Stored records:
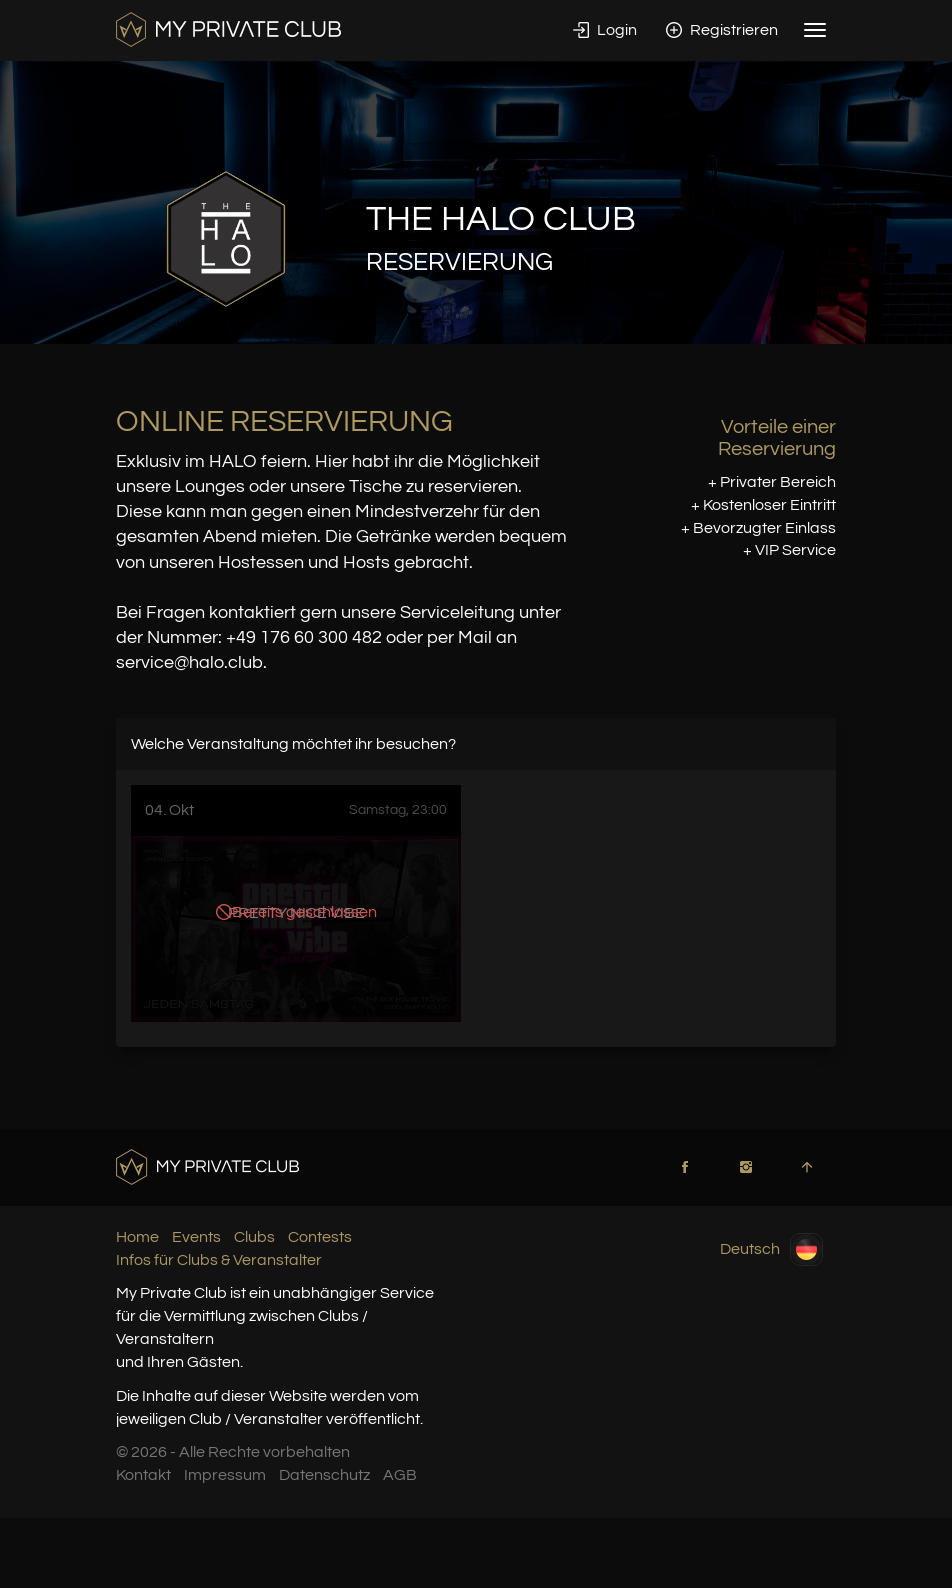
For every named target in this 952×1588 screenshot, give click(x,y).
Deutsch (771, 1249)
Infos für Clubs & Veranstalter (219, 1260)
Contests (320, 1237)
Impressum (225, 1475)
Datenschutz (324, 1475)
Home (137, 1237)
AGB (400, 1475)
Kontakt (143, 1475)
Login (605, 30)
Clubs (254, 1237)
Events (196, 1237)
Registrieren (722, 30)
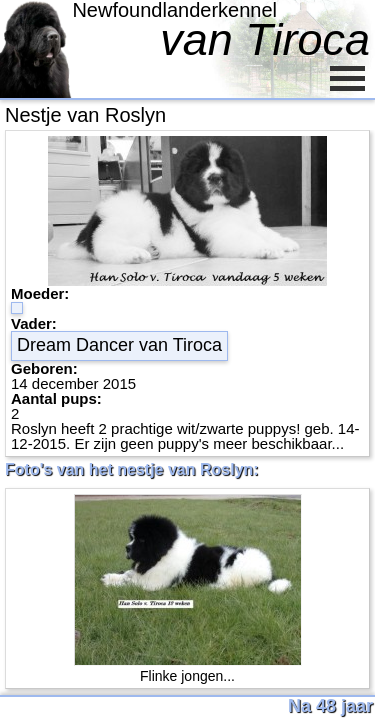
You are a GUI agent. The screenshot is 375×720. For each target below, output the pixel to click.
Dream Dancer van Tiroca (119, 345)
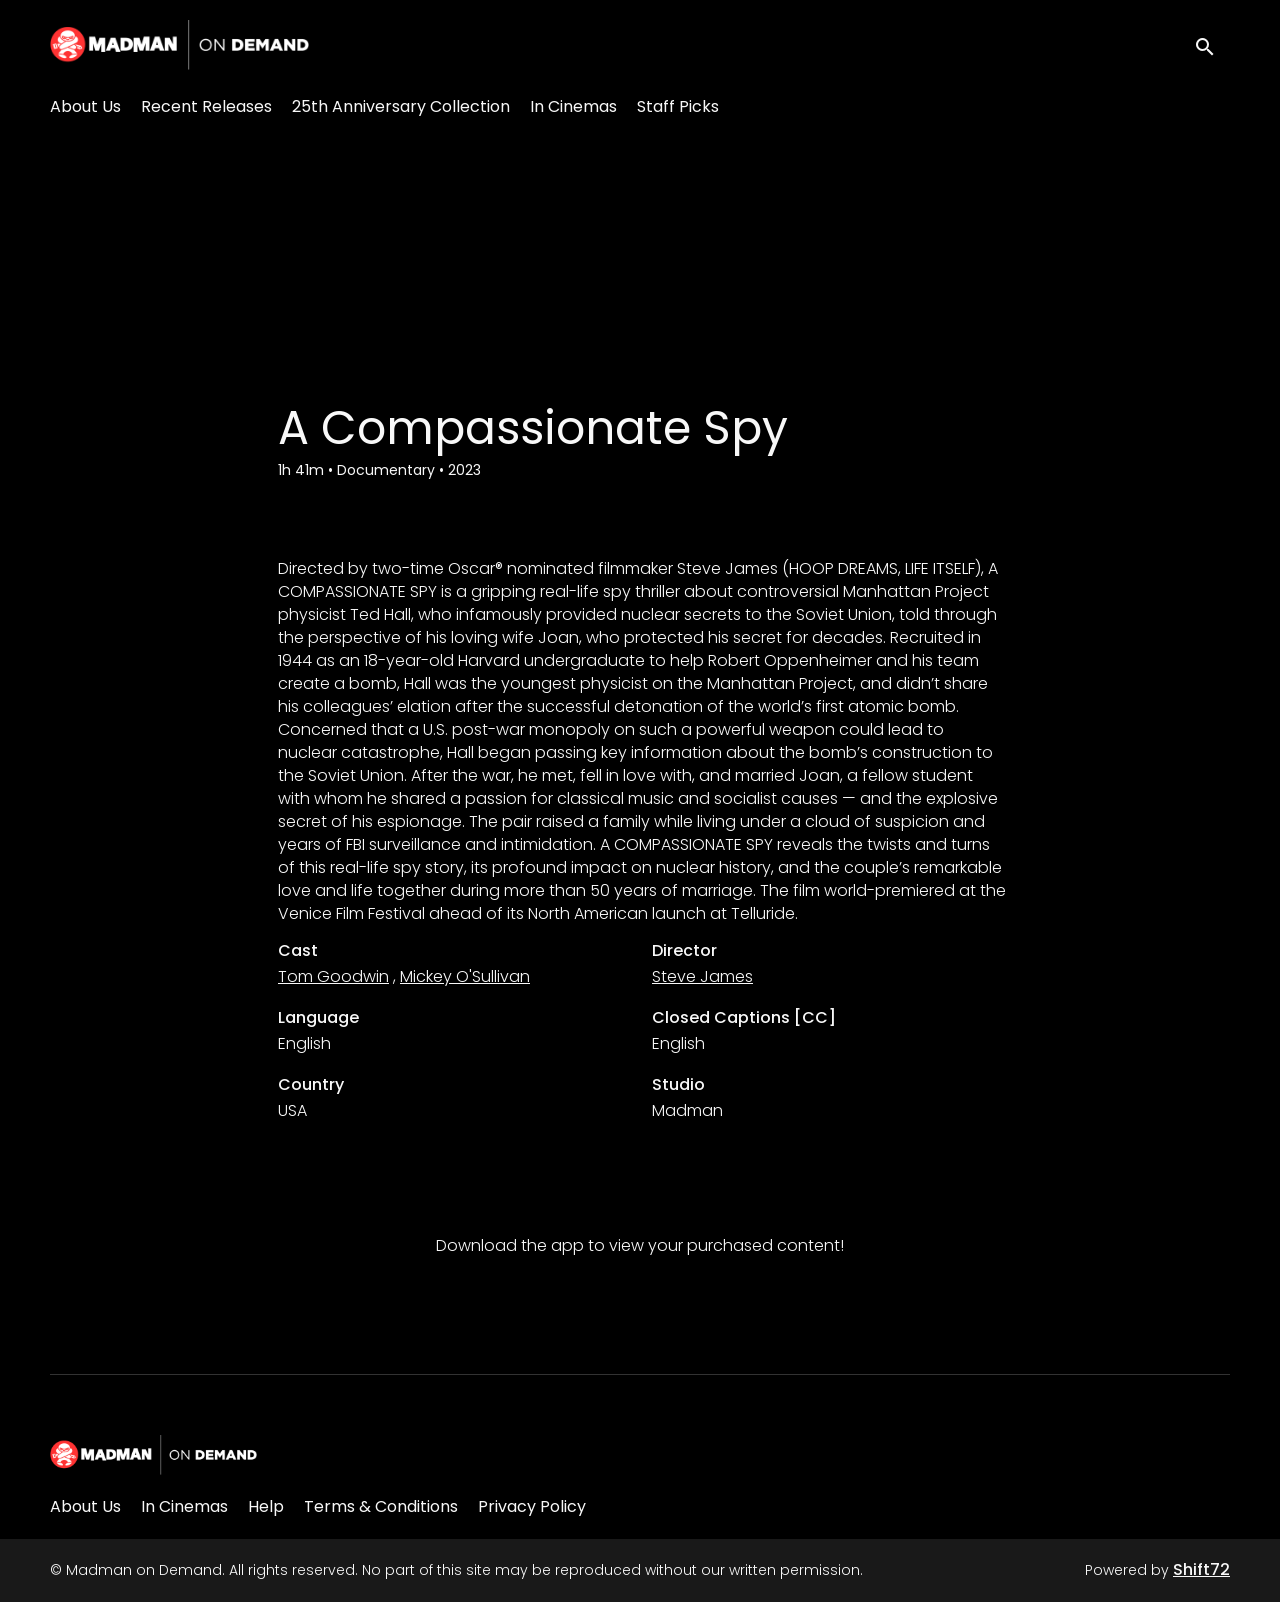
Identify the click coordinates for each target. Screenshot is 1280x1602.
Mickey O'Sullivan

• [Exercise goal]: Nothing but the records, copied exactly and stripped of pictures, should be returned.

• [Reply to the task]:
For every named target in this 952×1588 screenshot, give click(x,y).
Deutsch (771, 1249)
Infos für Clubs & Veranstalter (219, 1260)
Contests (320, 1237)
Impressum (225, 1475)
Datenschutz (324, 1475)
Home (137, 1237)
AGB (400, 1475)
Kontakt (143, 1475)
Login (605, 30)
Clubs (254, 1237)
Events (196, 1237)
Registrieren (722, 30)
You are a GUI agent. The screenshot is 375×720. For each target below, output the pixel to click.
Dream Dancer van Tiroca (119, 345)
Identify the click coordinates for each target. Screenshot is 1280x1602.
Mickey O'Sullivan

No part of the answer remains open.